WILSON: What advice would you give to other CEOs and leaders of organizations that are not as advanced as Mursion is on doing this work? Where would you encourage them to start? What approaches do you think are most effective and helpful?
ATKINSON: Given the intense polarization in the world today, the thing I have most admired about the approach Sara and our internal committee have taken around this work is that it’s squarely focused on inclusion and belonging, so all of the nurturing of what it takes for people to feel heard, for their voice to matter, for them to feel supported and welcome. It’s a holistic process. These various aspects of unconscious bias that we all have where we inadvertently keep people out. It’s not just about the numbers. “Did we get this many people in the pipeline?” Yes, we pay in the right ways, and that’s great. But the focus on belonging is my first piece of advice.
My second piece of advice would be patience. Because I also think that there is something intergenerationally going on that those of us who are on the boomer side of leadership still have not experienced, that we have to understand that younger people don’t want to talk about this for the next decade. They want to see action, and we have to show a commitment to act, and we have to be patient with and recognize the authentic place where that frustration comes from and that it’s going to be real work for a long period of time. It’s a journey. We’re all going to learn a lot and it’s good to just listen and learn for a while.

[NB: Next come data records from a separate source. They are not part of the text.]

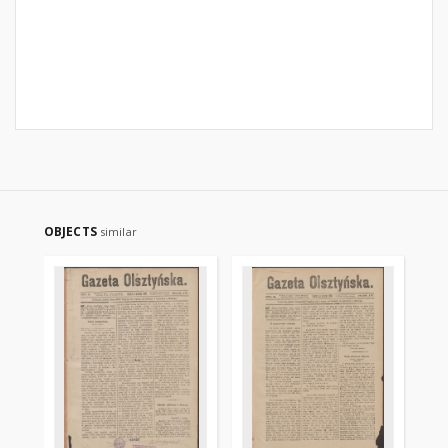
OBJECTS
similar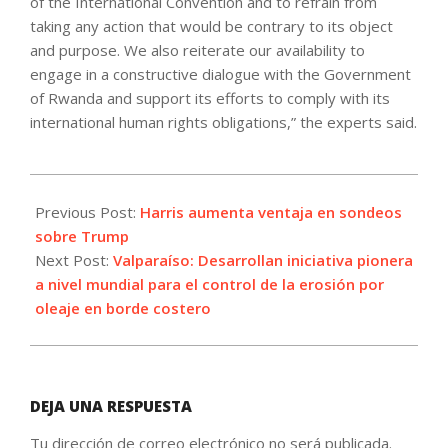
of the International Convention and to refrain from
taking any action that would be contrary to its object
and purpose. We also reiterate our availability to
engage in a constructive dialogue with the Government
of Rwanda and support its efforts to comply with its
international human rights obligations,” the experts said.
2024-
10-
Previous Post:
Harris aumenta ventaja en sondeos
09
sobre Trump
Next Post:
Valparaíso: Desarrollan iniciativa pionera
a nivel mundial para el control de la erosión por
oleaje en borde costero
DEJA UNA RESPUESTA
Tu dirección de correo electrónico no será publicada.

BOKHARI: One thing I really respected about Mark as our CEO is that he didn’t wait for the message to be crystal and perfect and ready to be plastered on a billboard. Instead, he showed in his day-to-day actions that he supported me professionally but also personally in recognizing that I bring a lot of things to the table besides just being an HR professional. My identity as a mom, as a Muslim woman, as a person of color, and honoring that in our management relationship. It gave me confidence that even if the message wasn’t perfect, we had the right people at the table and the right hearts in the work to get it right eventually, even if it took multiple iterations. And I think a lot of people just wait to try to get it perfect before they start taking action, and by the time you do that, you’re so far behind the starting line that you have to come up with an entirely new plan. So taking action even if you don’t have it perfect, but bringing the right people into the conversation to help you get it perfect is really important.